In its original form, the A650.1 model consists of a deterministic simulation model, which means to consider all the parameters (e.g. chemical reaction parameters, heat and mass transfer coefficients) to have a fixed value (most likely fixed to a mean value, lower or upper bound for robustness). With the FOQUS UQ module, the model uncertainties can be addressed. Thus, UQ analysis of the A650.1 model would help to develop a robust design by addressing the following questions: * How accurately does each subsystem model predict actual system performance (under uncertain operating conditions)? * Which input parameters should be examined to improve prediction accuracy? * What is each input parameters’ contribution to prediction uncertainty?
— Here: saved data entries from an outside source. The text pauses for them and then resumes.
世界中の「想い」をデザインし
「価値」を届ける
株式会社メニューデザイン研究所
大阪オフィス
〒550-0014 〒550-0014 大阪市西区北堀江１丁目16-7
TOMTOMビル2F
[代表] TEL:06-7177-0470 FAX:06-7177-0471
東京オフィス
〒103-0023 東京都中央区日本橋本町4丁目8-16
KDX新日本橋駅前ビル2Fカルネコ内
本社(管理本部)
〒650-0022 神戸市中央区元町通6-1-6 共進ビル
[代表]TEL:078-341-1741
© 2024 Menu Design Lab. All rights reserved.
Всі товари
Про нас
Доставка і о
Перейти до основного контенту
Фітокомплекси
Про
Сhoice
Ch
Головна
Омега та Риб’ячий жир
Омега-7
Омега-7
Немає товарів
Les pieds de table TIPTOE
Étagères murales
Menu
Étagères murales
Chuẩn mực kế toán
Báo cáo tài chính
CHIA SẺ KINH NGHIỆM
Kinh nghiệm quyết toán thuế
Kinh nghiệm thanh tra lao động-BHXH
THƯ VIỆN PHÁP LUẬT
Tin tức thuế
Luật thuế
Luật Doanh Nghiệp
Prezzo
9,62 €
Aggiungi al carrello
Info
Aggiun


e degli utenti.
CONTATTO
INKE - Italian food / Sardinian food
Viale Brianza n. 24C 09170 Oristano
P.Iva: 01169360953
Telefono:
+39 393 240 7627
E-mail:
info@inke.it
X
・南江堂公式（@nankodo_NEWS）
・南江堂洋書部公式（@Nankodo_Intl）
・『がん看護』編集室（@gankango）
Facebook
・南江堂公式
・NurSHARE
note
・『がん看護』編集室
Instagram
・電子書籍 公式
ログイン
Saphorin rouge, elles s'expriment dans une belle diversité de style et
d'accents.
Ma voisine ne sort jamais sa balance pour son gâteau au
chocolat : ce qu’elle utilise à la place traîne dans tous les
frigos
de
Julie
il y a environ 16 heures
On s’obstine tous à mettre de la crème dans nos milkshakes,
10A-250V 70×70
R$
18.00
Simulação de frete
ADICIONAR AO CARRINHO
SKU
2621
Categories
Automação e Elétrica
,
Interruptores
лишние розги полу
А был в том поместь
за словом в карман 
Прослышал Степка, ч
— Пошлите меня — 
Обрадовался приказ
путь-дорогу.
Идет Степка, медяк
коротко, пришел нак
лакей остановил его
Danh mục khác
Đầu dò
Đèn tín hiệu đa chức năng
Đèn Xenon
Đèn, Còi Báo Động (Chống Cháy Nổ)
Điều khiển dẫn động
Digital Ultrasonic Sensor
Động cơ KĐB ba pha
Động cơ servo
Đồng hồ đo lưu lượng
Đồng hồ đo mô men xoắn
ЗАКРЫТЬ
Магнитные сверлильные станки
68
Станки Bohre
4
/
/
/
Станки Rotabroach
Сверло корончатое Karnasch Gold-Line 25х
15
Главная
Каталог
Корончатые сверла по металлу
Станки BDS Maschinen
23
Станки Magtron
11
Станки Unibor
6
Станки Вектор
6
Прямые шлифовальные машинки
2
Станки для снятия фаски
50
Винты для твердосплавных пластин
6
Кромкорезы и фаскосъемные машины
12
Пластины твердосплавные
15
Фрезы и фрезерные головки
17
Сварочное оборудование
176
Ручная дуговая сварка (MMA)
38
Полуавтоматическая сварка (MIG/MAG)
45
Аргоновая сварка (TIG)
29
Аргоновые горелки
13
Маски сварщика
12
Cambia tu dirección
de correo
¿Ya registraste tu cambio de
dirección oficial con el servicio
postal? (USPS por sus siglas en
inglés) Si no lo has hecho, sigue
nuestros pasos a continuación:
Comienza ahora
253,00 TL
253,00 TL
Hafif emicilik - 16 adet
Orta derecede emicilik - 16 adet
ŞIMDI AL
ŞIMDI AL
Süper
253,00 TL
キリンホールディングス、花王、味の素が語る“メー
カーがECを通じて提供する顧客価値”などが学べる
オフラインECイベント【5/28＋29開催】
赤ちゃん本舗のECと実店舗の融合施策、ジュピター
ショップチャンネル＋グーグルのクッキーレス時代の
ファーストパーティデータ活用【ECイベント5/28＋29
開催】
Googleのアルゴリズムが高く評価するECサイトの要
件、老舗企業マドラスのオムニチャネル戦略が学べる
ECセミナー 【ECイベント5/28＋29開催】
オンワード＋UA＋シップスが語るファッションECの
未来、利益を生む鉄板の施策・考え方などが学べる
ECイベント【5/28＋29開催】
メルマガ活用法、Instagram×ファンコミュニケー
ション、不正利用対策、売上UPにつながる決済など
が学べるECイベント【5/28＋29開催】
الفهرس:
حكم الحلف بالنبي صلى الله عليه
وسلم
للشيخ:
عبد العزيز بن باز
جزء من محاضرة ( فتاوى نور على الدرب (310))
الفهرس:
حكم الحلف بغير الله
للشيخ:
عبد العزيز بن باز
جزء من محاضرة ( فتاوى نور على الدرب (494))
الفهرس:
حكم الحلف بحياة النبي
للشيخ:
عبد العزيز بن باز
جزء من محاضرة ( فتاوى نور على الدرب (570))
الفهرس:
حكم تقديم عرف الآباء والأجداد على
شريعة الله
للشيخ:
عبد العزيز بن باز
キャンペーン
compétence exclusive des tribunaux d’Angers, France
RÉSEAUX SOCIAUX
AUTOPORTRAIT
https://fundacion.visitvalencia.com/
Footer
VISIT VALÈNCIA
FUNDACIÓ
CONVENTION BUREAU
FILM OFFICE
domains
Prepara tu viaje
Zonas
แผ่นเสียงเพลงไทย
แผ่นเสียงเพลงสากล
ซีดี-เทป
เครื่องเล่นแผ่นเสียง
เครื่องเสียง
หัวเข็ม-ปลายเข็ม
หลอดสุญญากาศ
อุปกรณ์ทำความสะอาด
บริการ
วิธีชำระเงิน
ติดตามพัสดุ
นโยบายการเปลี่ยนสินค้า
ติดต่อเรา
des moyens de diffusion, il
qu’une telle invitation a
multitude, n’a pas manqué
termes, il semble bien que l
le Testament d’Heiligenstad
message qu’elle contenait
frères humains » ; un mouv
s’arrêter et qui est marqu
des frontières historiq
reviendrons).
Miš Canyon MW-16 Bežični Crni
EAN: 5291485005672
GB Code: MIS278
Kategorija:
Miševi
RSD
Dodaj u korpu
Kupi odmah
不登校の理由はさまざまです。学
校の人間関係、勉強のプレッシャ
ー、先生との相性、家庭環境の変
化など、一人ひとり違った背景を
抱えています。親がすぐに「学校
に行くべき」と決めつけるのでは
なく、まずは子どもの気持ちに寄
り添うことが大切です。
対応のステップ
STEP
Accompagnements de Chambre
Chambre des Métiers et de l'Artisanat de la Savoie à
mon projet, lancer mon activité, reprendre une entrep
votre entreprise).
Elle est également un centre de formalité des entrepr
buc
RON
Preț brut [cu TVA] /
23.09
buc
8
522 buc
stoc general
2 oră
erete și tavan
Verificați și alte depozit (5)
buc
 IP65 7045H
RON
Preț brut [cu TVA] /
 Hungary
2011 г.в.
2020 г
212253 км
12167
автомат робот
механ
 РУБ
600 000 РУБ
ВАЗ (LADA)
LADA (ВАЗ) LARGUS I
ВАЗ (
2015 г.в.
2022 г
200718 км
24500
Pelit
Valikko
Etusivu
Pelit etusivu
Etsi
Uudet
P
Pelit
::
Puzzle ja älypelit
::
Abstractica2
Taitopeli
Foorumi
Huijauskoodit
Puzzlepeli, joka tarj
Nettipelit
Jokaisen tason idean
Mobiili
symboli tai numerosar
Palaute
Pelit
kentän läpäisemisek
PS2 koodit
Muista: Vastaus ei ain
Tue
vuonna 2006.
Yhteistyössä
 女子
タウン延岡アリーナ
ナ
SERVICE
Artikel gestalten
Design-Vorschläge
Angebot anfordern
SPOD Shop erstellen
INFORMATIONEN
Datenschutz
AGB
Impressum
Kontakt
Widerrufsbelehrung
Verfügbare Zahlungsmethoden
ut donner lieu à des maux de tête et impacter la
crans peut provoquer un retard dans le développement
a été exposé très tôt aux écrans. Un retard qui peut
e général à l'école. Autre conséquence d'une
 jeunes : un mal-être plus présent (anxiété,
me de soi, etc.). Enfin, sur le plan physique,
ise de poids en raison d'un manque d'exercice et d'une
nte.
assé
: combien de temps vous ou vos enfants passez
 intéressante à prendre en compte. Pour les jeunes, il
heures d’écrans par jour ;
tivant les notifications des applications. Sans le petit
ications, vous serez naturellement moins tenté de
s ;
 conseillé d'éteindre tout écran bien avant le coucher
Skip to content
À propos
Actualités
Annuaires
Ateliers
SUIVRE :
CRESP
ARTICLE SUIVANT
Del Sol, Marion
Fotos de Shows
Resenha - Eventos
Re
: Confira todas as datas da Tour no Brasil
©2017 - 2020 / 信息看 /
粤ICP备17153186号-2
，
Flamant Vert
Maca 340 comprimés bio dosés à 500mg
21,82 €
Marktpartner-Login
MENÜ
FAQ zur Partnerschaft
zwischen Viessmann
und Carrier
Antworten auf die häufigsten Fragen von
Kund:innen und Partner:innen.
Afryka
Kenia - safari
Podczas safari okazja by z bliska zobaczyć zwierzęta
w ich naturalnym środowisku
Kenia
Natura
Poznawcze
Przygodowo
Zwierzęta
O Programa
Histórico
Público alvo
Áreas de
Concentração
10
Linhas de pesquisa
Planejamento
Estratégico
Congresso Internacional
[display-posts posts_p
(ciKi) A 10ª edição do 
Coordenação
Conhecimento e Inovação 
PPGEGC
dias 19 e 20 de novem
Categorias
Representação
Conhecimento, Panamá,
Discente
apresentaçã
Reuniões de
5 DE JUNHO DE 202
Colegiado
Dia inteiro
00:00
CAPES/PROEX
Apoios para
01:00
## Optimization Under Uncertainty¶

The Optimization Under Uncertainty (OUU) module in FOQUS is an extension of simulation-based optimization by including the contribution of model parameter uncertainties in the objective function. OUU is useful when inclusion of uncertainties may significantly alter the optimal design configurations. A straightforward approach to include the effect of uncertainty is to replace the objective function with its statistical mean on an ensemble drawn from the probability distributions of the continuous uncertain parameters (other options are available in FOQUS). Alternatively, users can provide a set of ‘scenarios’, where each scenario is associated with a probability. The latter case is often called ‘scenario optimization.’ The FOQUS OUU accommodates both continuous and scenario-based uncertain parameters. OUU makes use of the flowsheet for evaluations of the objective function. Naturally, OUU requires more computational resources than deterministic optimization. However, the ensemble runs can be launched in parallel so ideally, the turnaround time remains about the same as that of deterministic optimization if high performance computing capability (such as the CCSI FOQUS Cloud) is used in conjunction with FOQUS.

## Surrogate Models¶

Process simulations are often time consuming and occasionally fail to converge. For mathematical optimization, it is sometimes necessary to replace a simulation with a surrogate model, which is a simplified model that executes much faster. FOQUS contains tools for creating and quantifying the uncertainty associated with surrogate models.

### ALAMO¶

While simulation based optimization can often do a good job of providing optimal design and operating conditions for a predetermined flowsheet, it cannot provide an optimal flowsheet. To obtain a more optimal flowsheet, a mixed integer nonlinear program must be solved. These types of problems cannot generally be solved using simulation based optimization. A solution is to generate relatively simple algebraic models that accurately represent the high fidelity models. FOQUS currently provides an interface for ALAMO (Cozad et al. 2014), which builds surrogate model that are well suited for superstructure optimization.

### ACOSSO¶

The Adaptive Component Selection and Shrinkage Operator (ACOSSO) surface approximation was developed under the Smoothing Spline Analysis of Variance (SS-ANOVA) modeling framework (Storlie et al. 2011). As it is a smoothing type method, ACOSSO works best when the underlying function is somewhat smooth. For functions which are known to have sharp changes or peaks, etc., other methods may be more appropriate. Since it implicitly performs variable selection, ACOSSO can also work well when there are a large number of input variables. To facilitate the description of ACOSSO, the univariate smoothing spline is reviewed first. The ACOSSO procedure also allows for categorical inputs (Storlie et al. 2013).

### BSS-ANOVA¶

The Bayesian Smoothing Spline ANOVA (BSS-ANOVA) is essentially a Bayesian version of ACOSSO (Reich 2009). It is Gaussian Process (GP) model with a non-conventional covariance function that borrows its form from SS-ANOVA. It tackles the high dimensionality (of inputs) on two fronts: (1) variable selection to eliminate uninformative variables from the model and (2) restricting the level of interactions involved among the variables in the model. This is done through a fully Bayesian approach which can also allow for categorical input variables with relative ease. Since it is closely related to ACOSSO, it generally works well in similar settings as ACOSSO. The BSS-ANOVA procedure also allows for categorical inputs (Storlie et al. 2013).